To do
Everything from the line containing "Técnico Análises Clínicas (M/F) Vialonga" through the end of the entries below must be set down exactly, and nothing else.

Data

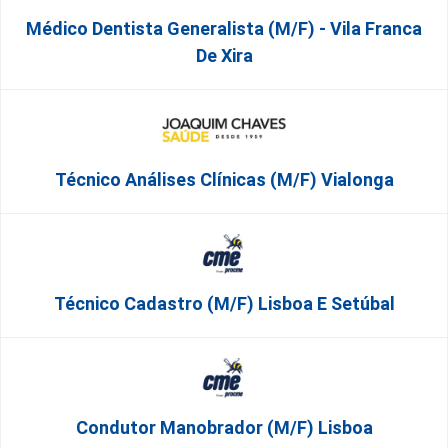
Médico Dentista Generalista (M/F) - Vila Franca
De Xira
Técnico Análises Clínicas (M/F) Vialonga
Técnico Cadastro (m/f) Lisboa E Setúbal
Condutor Manobrador (m/f) Lisboa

Written reply
Técnico Análises Clínicas (M/F) Vialonga
Técnico Cadastro (m/f) Lisboa E Setúbal
Condutor Manobrador (m/f) Lisboa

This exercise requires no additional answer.